Le compte-rendu précédant[1] a sûrement servi à éclairer la lanterne des néophytes des théories queer, lesbienne, gay et autres créatures d'outre-espace, et à mettre chacun au diapason de la rumeur montante qu'est la théorie queer dans le champ des études littéraires. Dans cet état de choses, j'aimerais attirer l'attention du lecteur sur quelques concepts chaudement discutés lors de cette rencontre internationale. Soit dit en passant, le titre de cet article, parce qu'il est et ne peut être qu'en anglais, exprime d'ores et déjà le ton des commentaires qui suivront à l'égard de la notion d'espace dans la théorie queer. Il s'agit de penser un lieu d'énonciation de la théorie queer, où l'homosexualité ne serait plus traitée comme le prolongement d'une essence et où l'expérience personnelle ne justifierait pas le cloisonnement des corps dans des catégories stables correspondant à un "espace" discursif.

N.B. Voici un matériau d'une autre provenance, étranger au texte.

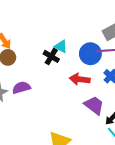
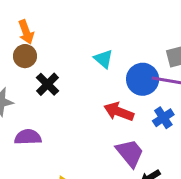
black cross: (51, 56) -> (48, 84), moved
purple semicircle: (21, 88) -> (28, 137), moved

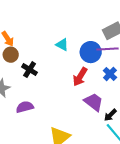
red arrow: (119, 112) -> (80, 77), turned -66

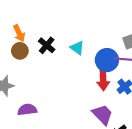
black cross: (30, 70) -> (47, 45), moved
red arrow: (80, 77) -> (103, 80), moved, turned -42

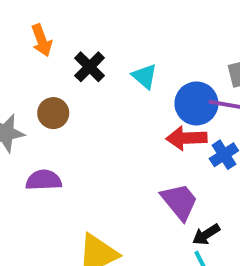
brown circle: (20, 51) -> (53, 113), moved
red arrow: (103, 80) -> (186, 138), turned 85

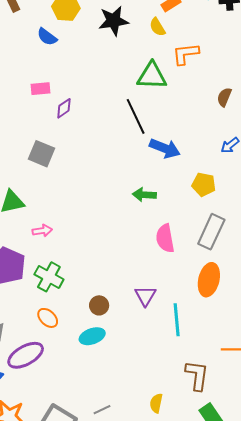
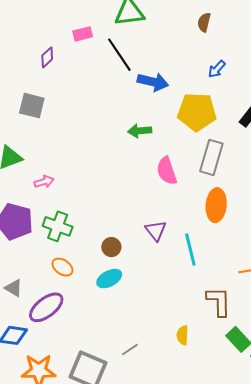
pink rectangle: (40, 89) -> (83, 34), moved
yellow pentagon: (204, 184) -> (197, 112), size x1.6

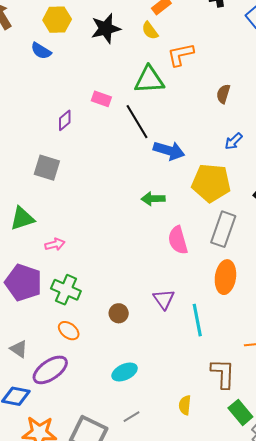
pink rectangle: (83, 34) -> (101, 99), turned 30
cyan ellipse: (109, 279) -> (125, 372), moved

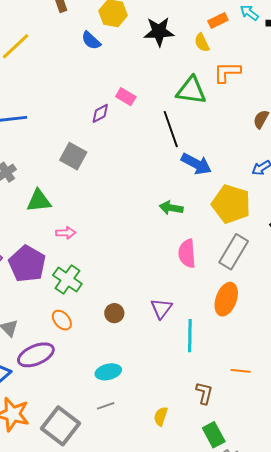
pink rectangle: (101, 99) -> (126, 97), moved
brown L-shape: (223, 373) -> (204, 393), size x0.7
gray line: (131, 417) -> (106, 406), moved

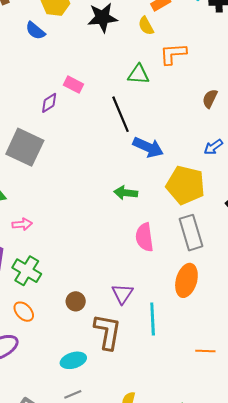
green triangle: (191, 91) -> (138, 74), size x0.7
gray square: (73, 156) -> (25, 147), size x1.4
gray rectangle: (234, 252) -> (191, 233), turned -44
brown L-shape: (204, 393) -> (108, 332), moved, size x1.6

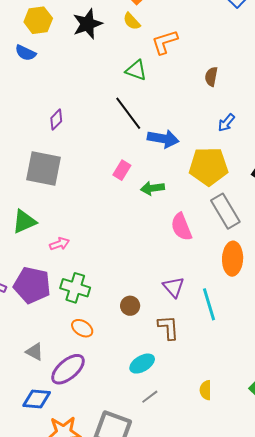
green triangle: (138, 74) -> (136, 70), turned 30
pink rectangle: (74, 85) -> (122, 170), moved, turned -72
brown L-shape: (108, 332) -> (168, 328), size x0.7

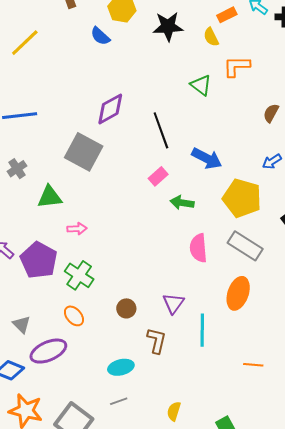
black line: (128, 113) -> (161, 130), moved
purple diamond: (56, 120) -> (110, 109), size x1.6
gray rectangle: (225, 211) -> (245, 246), turned -44

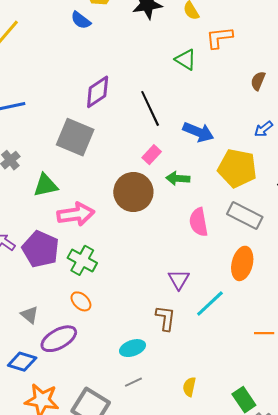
pink arrow: (77, 229) -> (76, 214), size x1.8
brown circle: (126, 308) -> (133, 192), moved, size x2.0
cyan line: (202, 330) -> (210, 303), turned 52

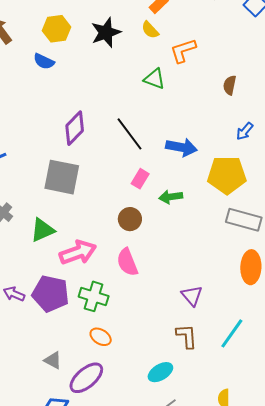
brown circle: (133, 192) -> (130, 219), size x0.6
pink semicircle: (199, 222) -> (127, 262), moved
cyan line: (210, 303) -> (232, 333), moved

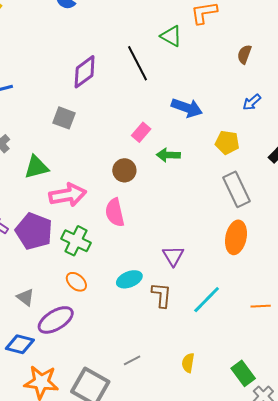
black line: (129, 134) -> (137, 63), moved
yellow pentagon: (227, 175) -> (227, 142), size x0.6
gray square: (62, 177) -> (64, 118), size x0.6
gray rectangle: (244, 220) -> (237, 189), turned 40
cyan ellipse: (160, 372) -> (129, 279), moved

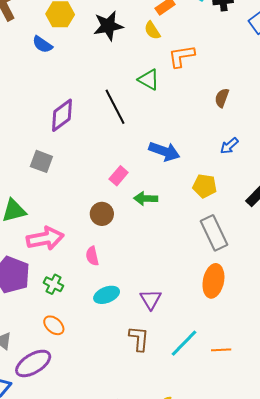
pink semicircle: (115, 212) -> (92, 256), size x0.7
green cross: (76, 241) -> (53, 284), size x0.7
cyan ellipse: (129, 279) -> (107, 295), moved
orange line: (261, 306) -> (221, 350), moved

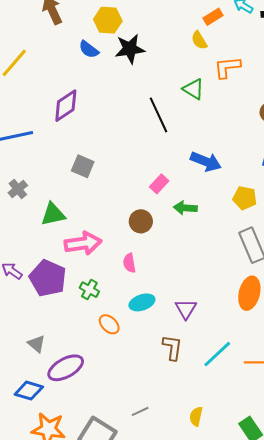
black star: (108, 26) -> (130, 49), moved
purple diamond: (62, 115) -> (66, 106), moved
orange ellipse: (54, 325) -> (109, 324), moved

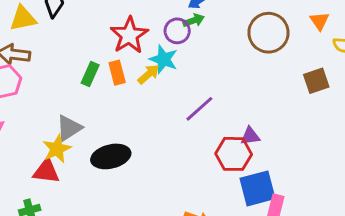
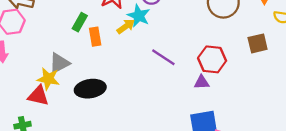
orange rectangle: (117, 73) -> (95, 37), moved
purple line: (199, 109) -> (163, 57), turned 70
yellow star: (57, 149) -> (48, 79), turned 30
red hexagon: (234, 154) -> (212, 59), moved

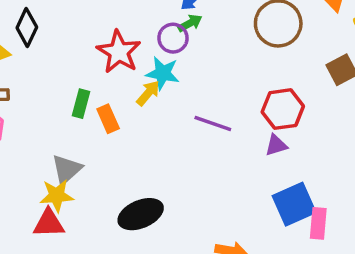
black ellipse: (90, 89) -> (141, 214), moved

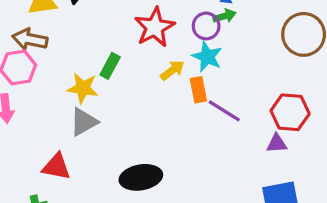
cyan star: (163, 73) -> (207, 57), moved
orange rectangle: (108, 119) -> (198, 90), moved
yellow star: (57, 196) -> (83, 88), moved

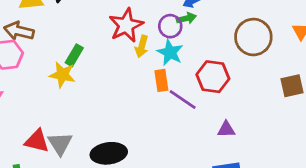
green rectangle: (110, 66) -> (74, 55), moved
yellow arrow: (172, 70) -> (142, 46), moved, turned 140
red hexagon: (290, 112) -> (213, 77), moved
gray triangle: (84, 122) -> (60, 144), moved, turned -36

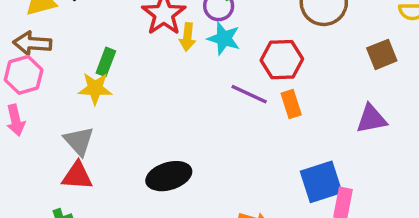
orange rectangle: (161, 80) -> (291, 104), moved
purple triangle: (226, 129) -> (371, 119), moved, size x1.4
gray triangle: (60, 144) -> (79, 141), moved

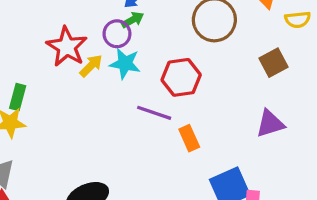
yellow arrow: (187, 37) -> (91, 66), turned -135
orange rectangle: (291, 104) -> (189, 138), moved

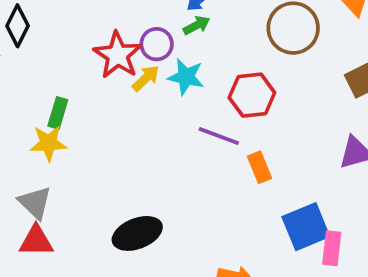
purple circle: (117, 34) -> (157, 44), moved

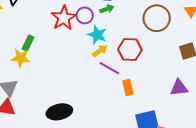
yellow arrow: (146, 78) -> (100, 51), moved

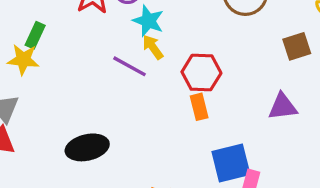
red hexagon: (130, 50) -> (201, 72), moved
yellow arrow: (100, 51) -> (153, 47), turned -91
purple line: (109, 68) -> (130, 66), moved

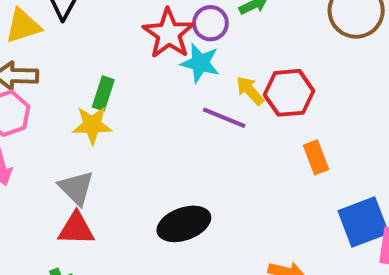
cyan star: (148, 21) -> (200, 63), moved
red hexagon: (201, 72) -> (289, 93), moved

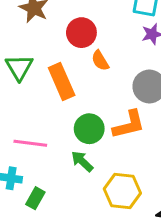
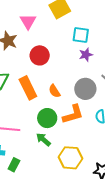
orange semicircle: (100, 61) -> (54, 91), moved

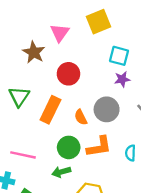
orange rectangle: (28, 88) -> (50, 110), turned 45
gray circle: (85, 89) -> (107, 109), moved
green arrow: (43, 140) -> (61, 172), turned -63

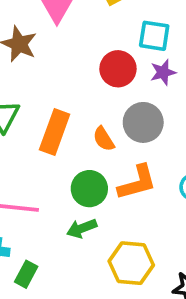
red circle: (68, 74) -> (118, 69), moved

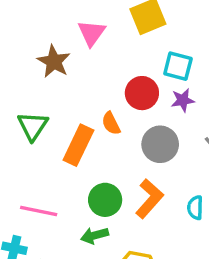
orange semicircle: (104, 139) -> (111, 123), moved
orange L-shape: (137, 183) -> (149, 199), turned -39

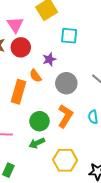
red circle: (142, 93) -> (21, 47), moved
purple star: (183, 100) -> (49, 59), moved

Il m'a semblé que les concepts de position du sujet, d'énonciation et d'espace ont été inexorablement récurrents pendant le colloque. Et pour cause, ils constituent probablement la clef de voûte de tout le discours queer. Le rejet ou l'acceptation par les instances assignées à la production du discours théorique queer d'un consensus sur ces deux concepts pourraient fort bien décider de l'avenir et de la crédibilité du projet queer non seulement dans l'institution, mais au sein même du groupe humain qui forme son objet d'analyse. Avant de poursuivre, il est nécessaire d'effectuer un retour sur les débats théoriques à l'origine des réflexions qui vont suivre. Je me suis aussi permis, au cours de mes réflexions, de me servir d'éléments périphériques à la conférence. Des données telles la provenance des intervenants, le lieu géographique de la conférence et l'atmosphère générale de ces quatre jours de colloque m'apparaissent aussi importantes dans l'approche de l'objet que les arguments principaux des conférenciers. À titre d'exemple, l'Université de Toronto comme lieu queer officiel obligera le conférencier américain à adapter son discours à la réalité canadienne, surtout lorsqu'il s'agit d'une présentation concernant le rapport entre le système juridique et l'homosexualité. Voilà un déplacement auquel toute l'attention nécessaire n'a sûrement pas été portée. Le /pp. 5-6/ queer, comme disait Mary Bryson, pourrait finir par s'énoncer par et pour lui-même. Ou encore, par la mise en jeu d'une variable géographique supplémentaire à la restriction à un groupe sexuel: le discours anglo-américain queer s'énonce par et pour lui-même.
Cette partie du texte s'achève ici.